Other side effects include loss of motivation, increased blood pressure, paranoia, memory problems, mood swings, vision problems, hallucinations, and difficulty speaking.
Guinness World Records stopped accepting sleep deprivation entries in 1997 for health reasons, but the world record at that point stood at more than 18 days.
Last night, ahead of the premiere of his brilliant new four-part Netflix documentary, Robbie admitted his former Take That bandmates were aware of his partying activities – and worried.
He left the band in 1995.
During the documentary he admits to drinking a bottle of vodka the day before rehearsals.
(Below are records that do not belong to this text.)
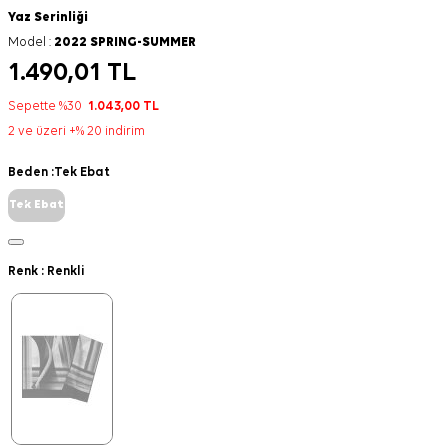
Yaz Serinliği
Model :
2022 SPRING-SUMMER
1.490,01
TL
Sepette %30
1.043,00
TL
2 ve üzeri +% 20 indirim
Beden :
Tek Ebat
Tek Ebat
Renk :
Renkli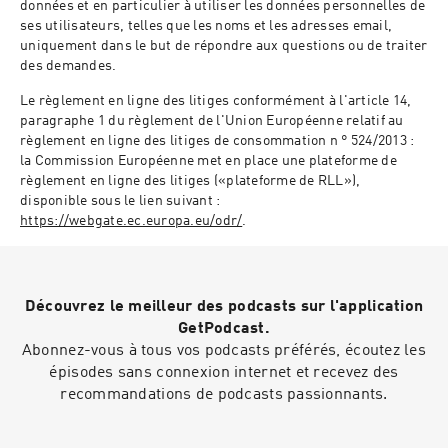
données et en particulier à utiliser les données personnelles de
ses utilisateurs, telles que les noms et les adresses email,
uniquement dans le but de répondre aux questions ou de traiter
des demandes.
Le règlement en ligne des litiges conformément à l'article 14,
paragraphe 1 du règlement de l'Union Européenne relatif au
règlement en ligne des litiges de consommation n ° 524/2013 :
la Commission Européenne met en place une plateforme de
règlement en ligne des litiges («plateforme de RLL»),
disponible sous le lien suivant :
https://webgate.ec.europa.eu/odr/
.
Découvrez le meilleur des podcasts sur l'application
GetPodcast.
Abonnez-vous à tous vos podcasts préférés, écoutez les
épisodes sans connexion internet et recevez des
recommandations de podcasts passionnants.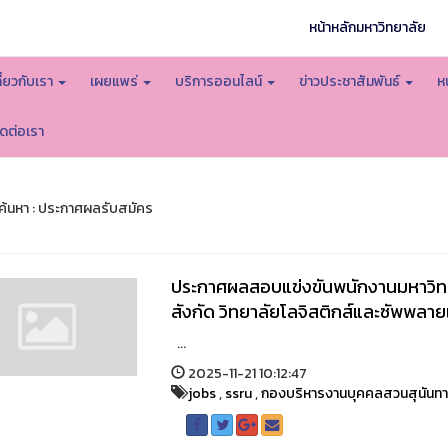
หน้าหลักมหาวิทยาลัย
กี่ยวกับเรา
เผยแพร่
บริการออนไลน์
ข่าวประชาสัมพันธ์
ห
ิดต่อเรา
้นหา : ประกาศผลรับสมัคร
ประกาศผลสอบแข่งขันพนักงานมหาวิทย
สังกัด วิทยาลัยโลจิสติกส์และซัพพลา
...
2025-11-21 10:12:47
jobs
,
ssru
,
กองบริหารงานบุคคลสวนสุนันท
He adds: “There was a time with Take That before our first MTV Awards in Brussels when I was having, shall we say, a very long celebrity weekend.
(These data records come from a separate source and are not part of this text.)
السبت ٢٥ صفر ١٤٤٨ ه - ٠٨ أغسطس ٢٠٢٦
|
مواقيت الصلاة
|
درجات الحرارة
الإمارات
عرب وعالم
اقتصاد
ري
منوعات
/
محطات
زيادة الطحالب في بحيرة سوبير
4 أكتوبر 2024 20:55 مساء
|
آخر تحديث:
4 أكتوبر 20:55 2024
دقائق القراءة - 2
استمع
“And I just went crazy, took absolutely everything I could, in all quantities, and then I vomited my guts out with this black bile before the live show. It just filled the bathroom floor.
“A doctor injected me with something, then I did the show. It scared me.
“I did the show and then walked out and carried on as if nothing had happened.
“The next day we flew to London and I was walking around Chelsea Harbor and suddenly I realized, ‘Oh shit, I’m an alcoholic, I’m an addict.’ Because I had been close to death but kept going and weakened my better judgment, by the end of Take That I found myself in complete alcoholism and desolate times.
“It was also very dramatic, me alone in the Midland Hotel with a bottle of vodka, on my knees, fists raised to the sky. I was in a state of confusion most of the time.”
In the documentary, Robbie, who has now been sober for more than 20 years, reflects on an incident that left him in the hospital after he fell over in the bathroom and passed out.
He now admits that there were several other similar episodes that he was able to keep out of the press.
Unsurprisingly, he’s grateful that his hellish journey took place before the advent of smartphones turned everyone into a paparazzo.
In a particularly poignant part of the show, he recalls that his mental health was so poor – and that he was so out of control while partying – that he didn’t care if he “died.”
Today, Robbie reveals that during his darkest time he actually started hurting himself – and once slit his wrists.
He says: “There have been a few times where I’ve been taken to the emergency room and other celebrities have died doing what I was doing while I was doing it. I thought, “Oh, I’m next,” and I didn’t care. It was sad. I had no resistance.
“Once, in London Bridge, after Take That and before solo fame, I slit my wrists – but it was more of a cry for help, I guess.”
Today he is clean, sober, happily married to his beautiful wife Ayda and has four children. His biggest vices are exercise – and art.
He works out regularly at his home gym and has his personal chef whip up healthy meals filled with his five-a-day meals.
“They want the next big thing – and it’s not me.”
With a height of 1.80 meters, he has also dropped to a slim average weight of 4.5 kilograms, about four kilograms lighter than in his most “bloated” state.
But his former eating disorder becomes clear in the series of the same name, with the revelation that he once survived on just one banana a day, which is around 90 calories.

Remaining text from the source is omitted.